| MATERIAL PROVIDED |

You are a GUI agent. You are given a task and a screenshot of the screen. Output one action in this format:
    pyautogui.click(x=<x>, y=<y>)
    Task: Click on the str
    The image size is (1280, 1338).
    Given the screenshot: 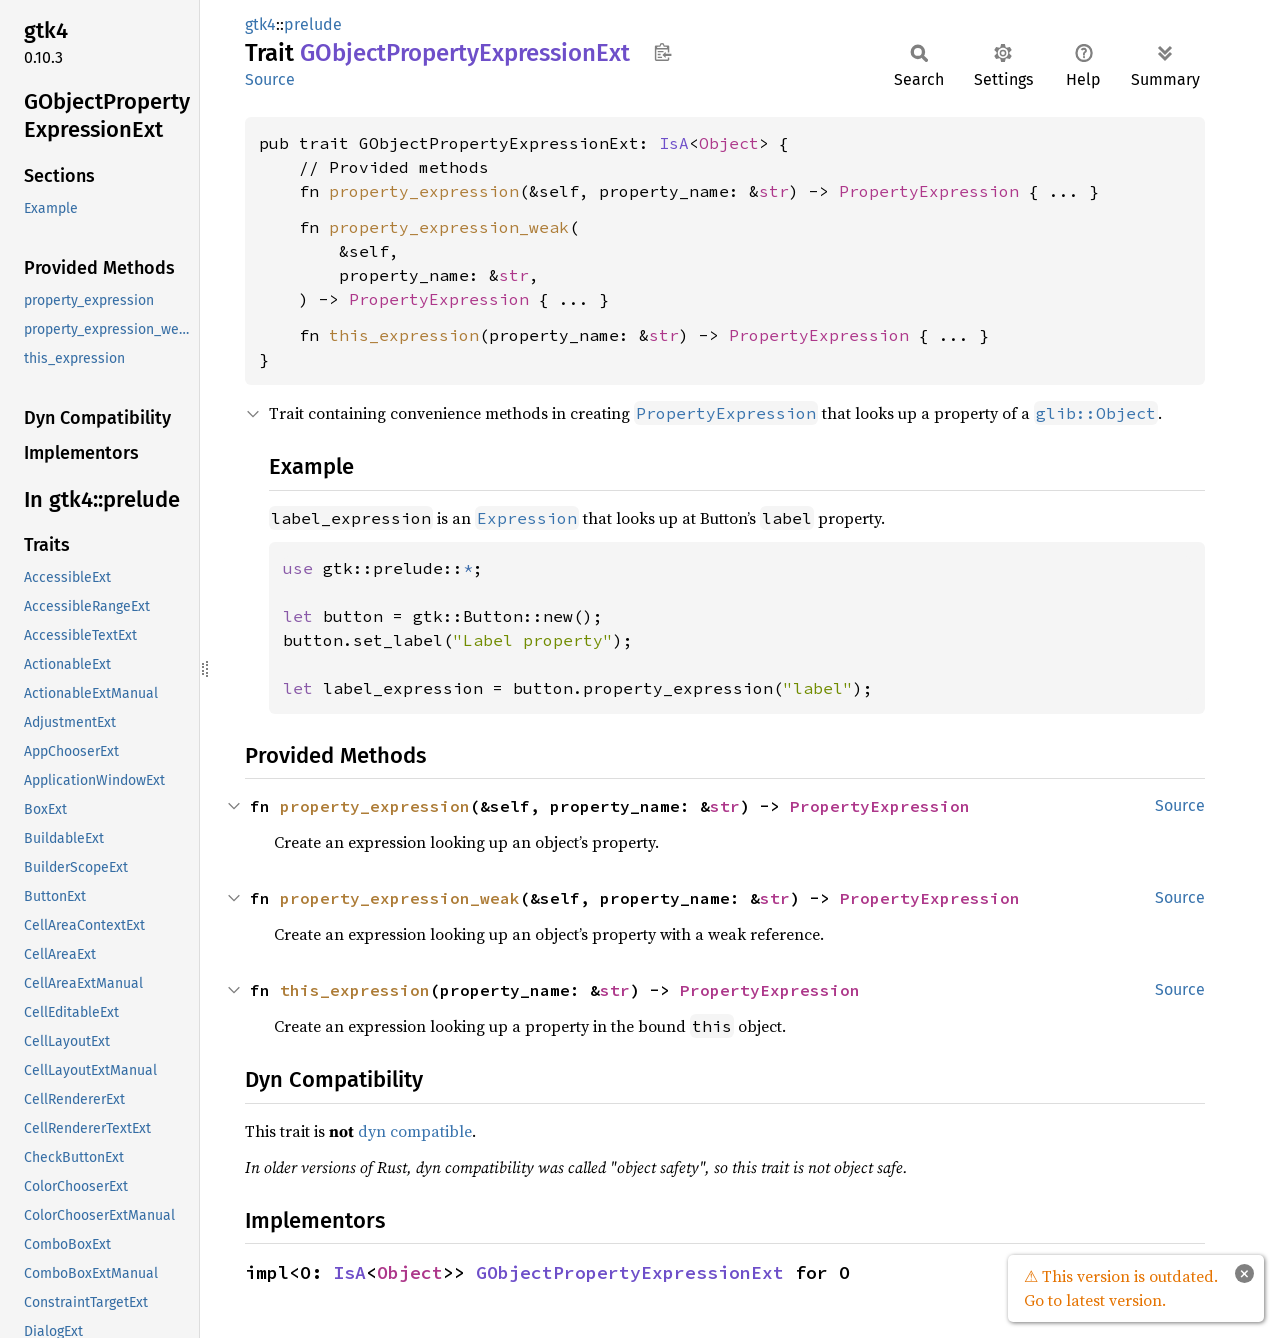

| EXERCISE AIM |
Transcribe the span of lines that runs from the line with "The image size is (1280, 1338)." to the end of the data, both ends included, exactly, with nothing else and no pictures.

| ANSWER SPACE |
    The image size is (1280, 1338).
    Given the screenshot: 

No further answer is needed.